The Probabilistic Method and Philosophy of Mathematics

Preface

Inspired from the courses Math 159, Phil 162, and Phil 184P.

A Hard Problem

Let’s introduce some definitions so understand what problem we’re trying to answer.

A complete graph $K_n$ on $n$ vertices is a graph where every pair of distinct vertices is connected by an edge. Here is an example of a $K_5$ graph.

A tournament $T_n$ is a complete graph $K_n$ together with an orientation of each edge. Here is a $T_5$ tournament.

A Hamilton Path on an oriented graph is an oriented path which uses every vertex of the graph. Here is one example for the $T_5$ above.

Now, here’s the problem: What is the largest number of Hamilton paths in a tournament?

If you think about it, this gets very messy very quickly. There are ${n\choose 2}$ total edges in a $K_n$ graph, and since each edge can be oriented in two ways, there are $2^{n\choose 2}$ total possible tournaments $T_n$ on a $K_n$. Even for a $T_5$, that’s $2^{10} =1024$ tournaments you would have to check, and then count the number of Hamilton Paths you find in each one.
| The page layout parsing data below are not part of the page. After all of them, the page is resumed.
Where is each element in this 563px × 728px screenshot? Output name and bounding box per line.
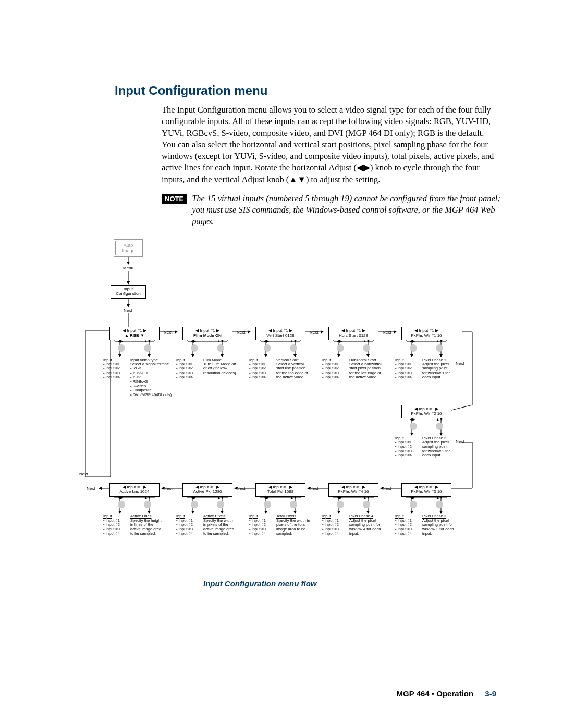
next-label: Next <box>237 330 245 335</box>
intro-paragraph: The Input Configuration menu allows you … <box>162 104 495 186</box>
next-label: Next <box>87 486 95 491</box>
screen-row1-1: ◀ Input #1 ▶Film Mode ON <box>182 327 232 340</box>
section-title: Input Configuration menu <box>115 83 500 98</box>
screen-row2-0: ◀ Input #1 ▶Active Lns 1024 <box>109 483 160 497</box>
screen-row1-2: ◀ Input #1 ▶Vert Start 0128 <box>255 327 305 340</box>
auto-image-box: AutoImage <box>114 239 143 257</box>
next-label: Next <box>164 486 172 491</box>
note-badge: NOTE <box>162 194 187 204</box>
next-label: Next <box>164 330 172 335</box>
next-label: Next <box>456 361 464 366</box>
page-footer: MGP 464 • Operation 3-9 <box>397 689 496 698</box>
next-label-left: Next <box>79 472 88 476</box>
screen-row1-3: ◀ Input #1 ▶Horz Start 0128 <box>328 327 378 340</box>
input-config-label: InputConfiguration <box>116 287 141 296</box>
note-text: The 15 virtual inputs (numbered 5 throug… <box>192 193 500 228</box>
next-label: Next <box>237 486 245 491</box>
screen-row2-4: ◀ Input #1 ▶PxPhs Win#3 16 <box>401 483 451 497</box>
next-label: Next <box>456 439 464 444</box>
next-label: Next <box>310 330 318 335</box>
flow-caption: Input Configuration menu flow <box>203 579 500 588</box>
menu-label: Menu <box>123 266 133 270</box>
screen-row2-2: ◀ Input #1 ▶Total Pxl 1688 <box>255 483 305 497</box>
screen-row2-3: ◀ Input #1 ▶PxPhs Win#4 16 <box>328 483 378 497</box>
footer-page-num: 3-9 <box>485 689 496 698</box>
auto-image-label: AutoImage <box>121 243 134 253</box>
screen-row1-4: ◀ Input #1 ▶PxPhs Win#1 16 <box>401 327 451 340</box>
next-label: Next <box>383 330 391 335</box>
svg-line-41 <box>451 405 472 410</box>
menu-flow-diagram: AutoImage Menu InputConfiguration Next ◀… <box>73 237 521 576</box>
input-config-box: InputConfiguration <box>111 285 146 299</box>
screen-row1-0: ◀ Input #1 ▶▲ RGB ▼ <box>109 327 160 340</box>
next-label: Next <box>310 486 318 491</box>
next-label-0: Next <box>124 308 132 313</box>
next-label: Next <box>383 486 391 491</box>
screen-mid: ◀ Input #1 ▶PxPhs Win#2 16 <box>401 405 451 418</box>
screen-row2-1: ◀ Input #1 ▶Active Pxl 1280 <box>182 483 232 497</box>
footer-text: MGP 464 • Operation <box>397 689 474 698</box>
Aside from rejecting all isomorphic tournaments, there doesn’t seem to be any nice trick we can use to make our lives any easier. The number of Hamilton Paths we find is extremely sensitive to the orientation of even a single edge, because whether the Hamilton path exists or not is contingent on a long chain of edges being oriented correctly.
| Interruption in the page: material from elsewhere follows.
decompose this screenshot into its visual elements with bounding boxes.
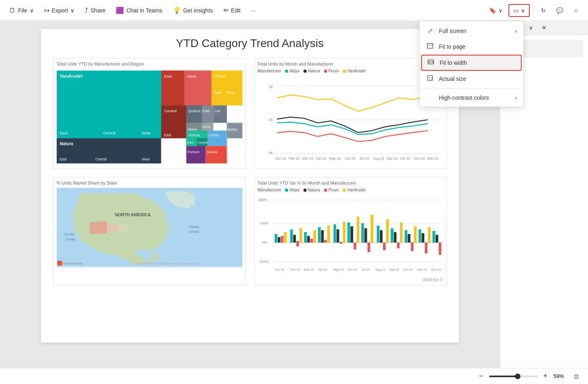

A lower bound solution to this problem comes from Szele, who used the probabilistic method to show there is a tournament $T_n$ with $\frac{n!}{2^{n-1}}$ Hamilton Paths. The proof is really quite nice.

Proof: Take a $K_n$ and orient each edge independently and uniformly at random; call the resulting tournament $T_n$. Let $S_n$ denote the set of all permutations of the $n$ vertices. $|S(n)|=n!$ since there are at first $n$ vertices to choose from, then $n-1$ vertices, and so on. Notice that each permutation of vertices is either a Hamilton path or it isn’t. For each permutation $\pi=(v_1,\dots,v_n)\in S_n$, define an indicator variable $X_\pi$ by $$ X_\pi = \begin{cases} 1 & \text{if } v_1 \to v_2 \to \cdots \to v_n \text{ is a Hamilton path}, \\ 0 & \text{otherwise.} \end{cases} $$ Let $$ X = \sum_{\pi \in S_n} X_\pi, $$ so $X$ is the number of Hamilton paths in $T_n$. For a fixed permutation $\pi=(v_1,\dots,v_n)$, the event $X_\pi=1$ occurs when the $n-1$ edges are all oriented correctly, i.e. we have $$v_1 \to v_2 \to … \to v_n$$ Since the edges are oriented independently and each direction occurs with probability $1/2$, $$ \mathbb E[X_\pi] = \Pr(X_\pi=1) = \left(\frac12\right)^{n-1} $$ By the linearity of expectation, $$ \mathbb E[X] = \sum_{\pi\in S_n} \mathbb E[X_\pi] = n!\left(\frac12\right)^{n-1} = \frac{n!}{2^{n-1}}. $$ Since $\mathbb E[X]$ is the average value of $X$ over all tournaments, it cannot be that every tournament has fewer than $\frac{n!}{2^{n-1}}$ Hamilton Paths. Therefore, there exists a tournament with at least $\frac{n!}{2^{n-1}}$ Hamilton paths. $\square$

If you’re like me, you might be suspicious about this proof. The probabilistic method is compressing two different claims into a single move. First, there is a probabilistic claim about what happens under a random procedure. Second, there is an existential claim that some mathematical object must exist if the probability is strictly greater than zero or through an argument about the expected value.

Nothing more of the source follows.